Two businessmen served the second day of their four-month prison sentence in Zimbabwe today. Their crime? increasing the price of a loaf of bread from 185 Zimbabwean dollars (US$ 0.74) to 300 Zimbabwean dollars (US$ 1.20) without the approval of the Trade and Industry Ministry.
As inflation continues to rise to incredible heights, President Robert Mugabe’s government has resorted to criminal procedures against company directors guilty of violating the “Pricing of Goods Act,” which requires governmental approval for price changes. But it is the baking industry that has particularly suffered from the price controls, which only cover certain goods, bread included.
Bakers complain that the government-enforced prices do not account for the massive price increases for inputs such as sugar, flour, and fats. South African news site, IOL, reported that, input prices included, the real price of a loaf of bread should be around 800 Zimbabwean dollars.

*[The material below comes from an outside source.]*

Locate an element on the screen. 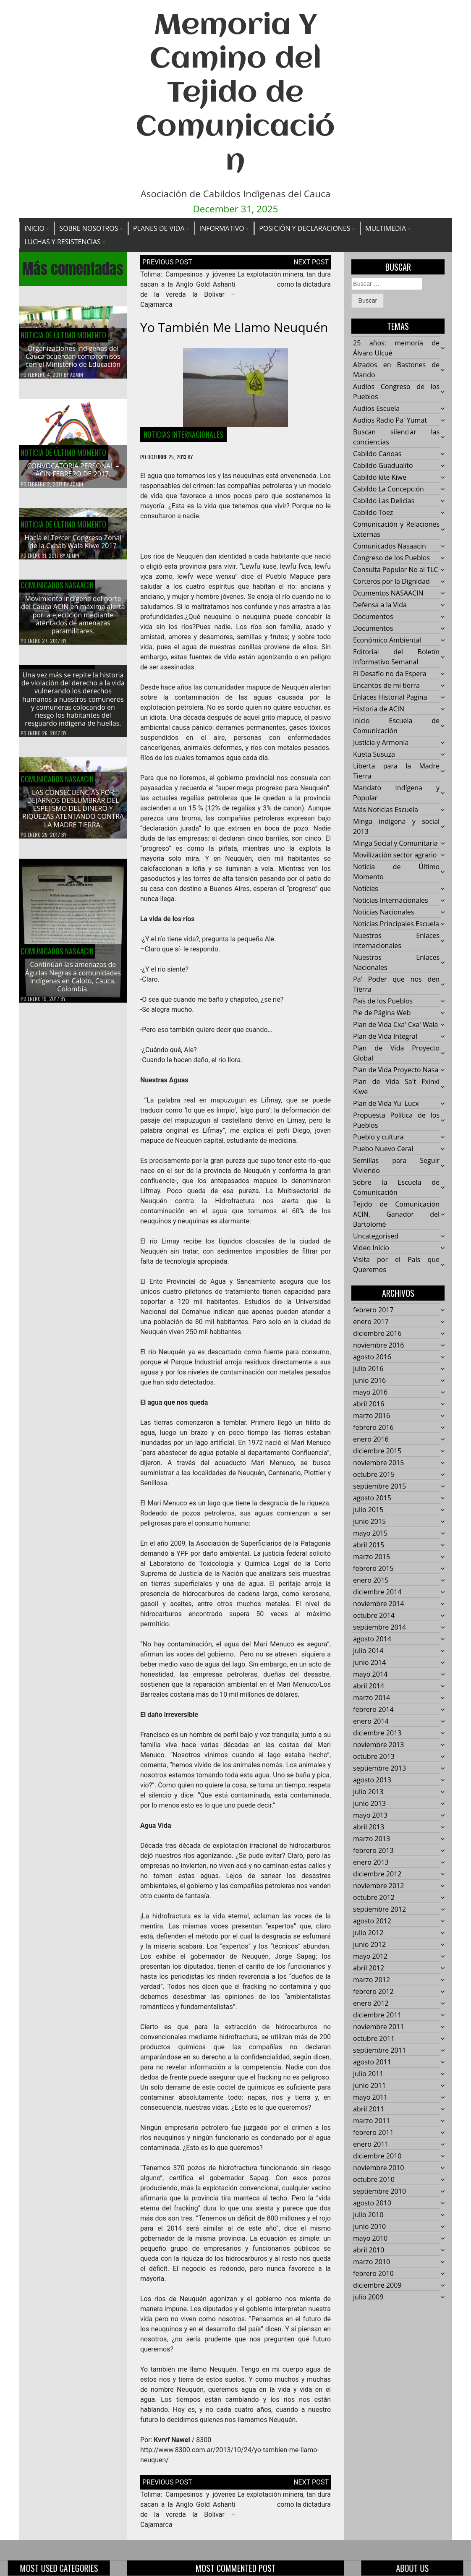 The image size is (471, 2576). Noticias is located at coordinates (365, 889). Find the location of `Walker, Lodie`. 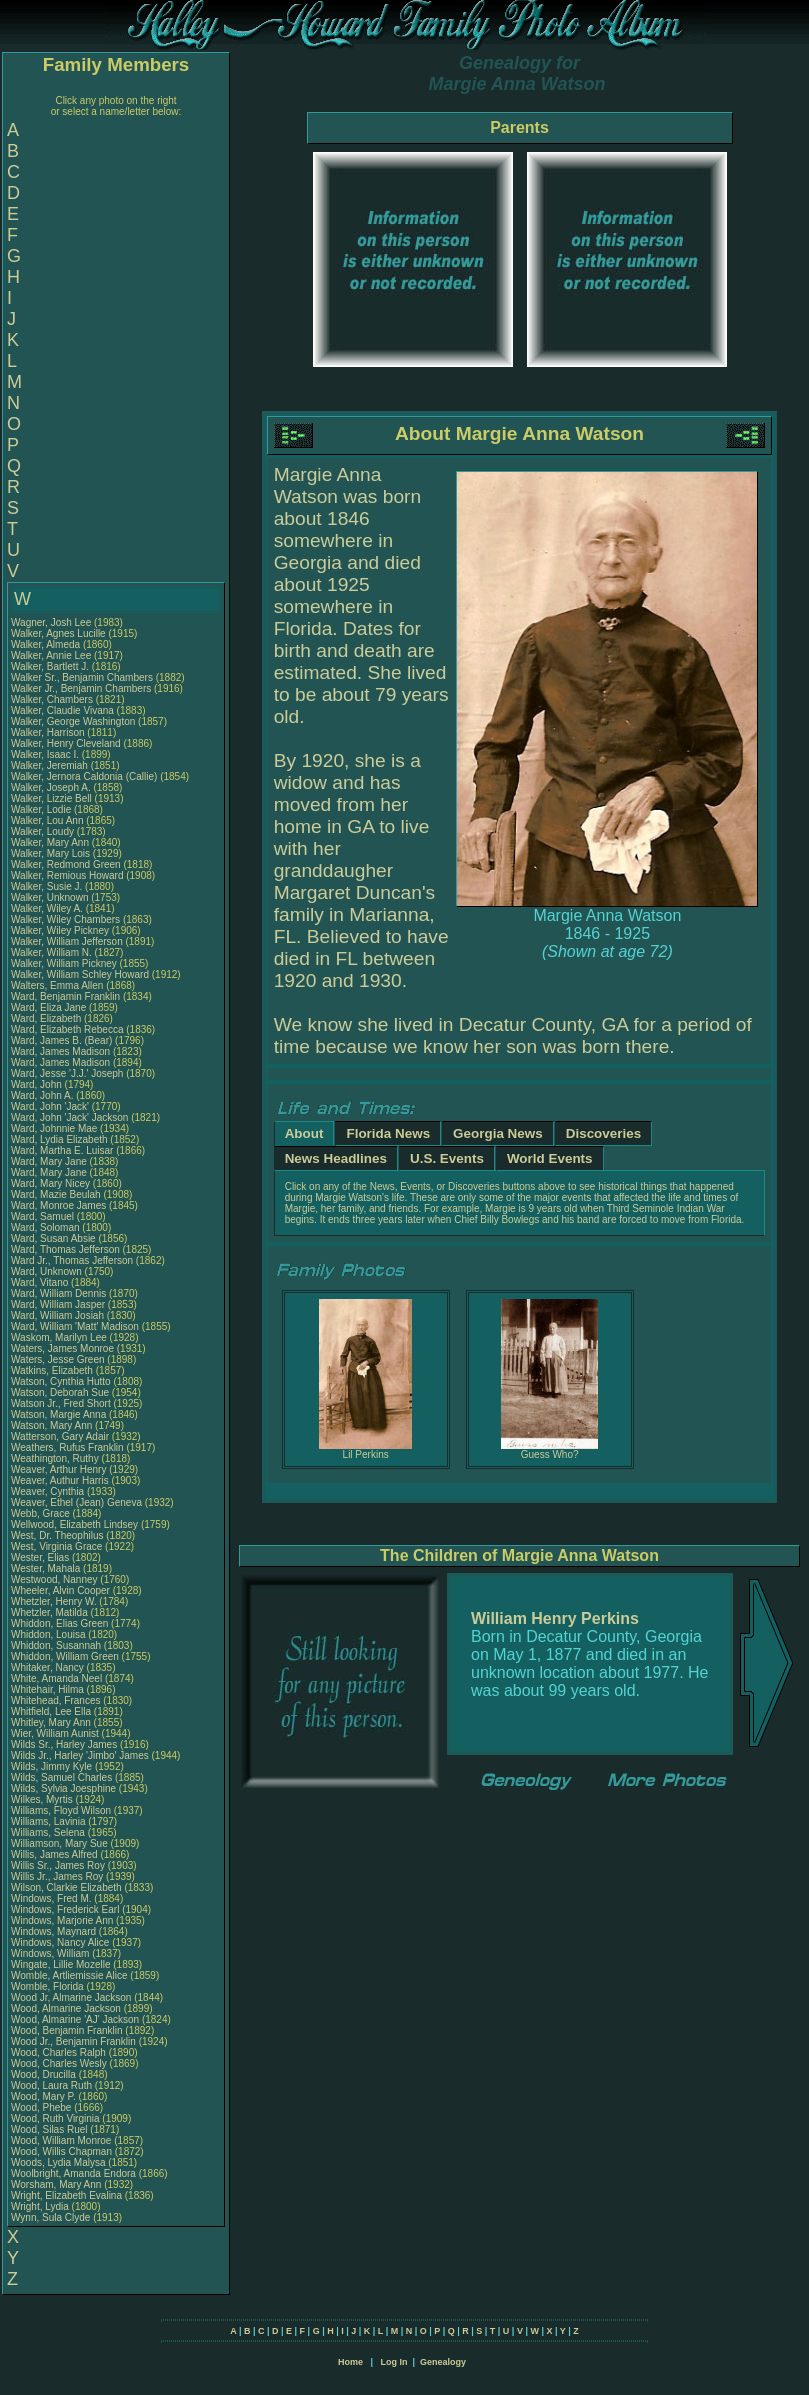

With the price of bread below production cost, bakers have had to get creative to cut costs:
Bakers battled to trim production costs by phasing out printed packaging with their brand names, finding inferior ingredients, blending flour with corn meal and shutting down slicing machines, it said.
Moreover, the BBC reported that shops are instead starting to stock buns and scones which are not covered by government controls.
But it also reported that shops are running out of bread, and many small bakeries have been closing down.
With inflation over 1000%, its seems that Mugabe’s government and the people of Zimbabwe are fighting a tough battle, but from different sides.